Matthew Wright’s new book “Guns and Utu”, steps back into 1818-1842 New Zealand, when tribal wars surged across the land, when war parties rushed out to kill, eat, and drink the blood of, their rivals, their anger driven by historic grievances for which they demanded settlement.
Anger, grievances, settlements; so what has changed? Here we are 200 years later, when tribes fight in courtrooms, over new grievances allegedly perpetrated by white colonists, where satisfaction is gained, not by killing and cannibalism, but by payments of cash, land, and businesses. The tribal balance of terror that existed when New Zealand Company colonists arrived in 1840, two weeks before the Treaty of Waitangi was signed, was what resulted from nearly 40 years of carnage that took place during contact with an outside world that pre-European Maori did not know existed.

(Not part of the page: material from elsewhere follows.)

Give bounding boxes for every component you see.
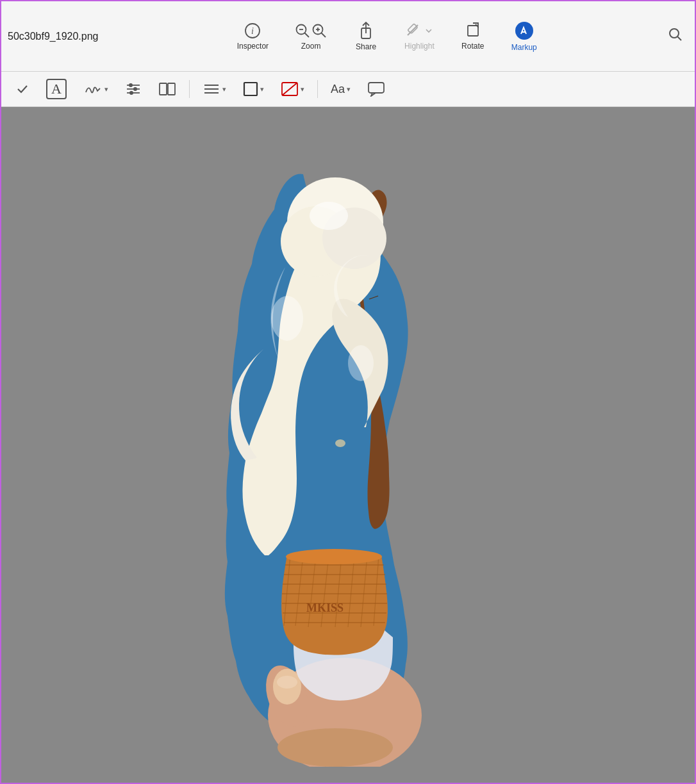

The dislocation, grievance, and pent-up pressure from that period rippled out into the foundation settlements of the newcomers from Victorian England as much as the economic and cultural system from overseas sent shockwaves through the Maori world.
By selling land to the colonists, dispossessed chiefs could at once assert their mana and dispossess their dispossessors, triggering a further wave of grievances, claims, Native Land Court hearings, rulings, further grievances, claims to the Waitangi Tribunal, settlements, more grievances, and on it goes.
For this reason it is useful to read some of this history, and Matthew Wright, who has a post graduate degree in history, and who has had to sell his work on personal merit and wholly commercially without relying upon funding from history departments or Treaty of Waitangi entities, is a reliable source of information. He researches independently in his own time and has no axe to grind.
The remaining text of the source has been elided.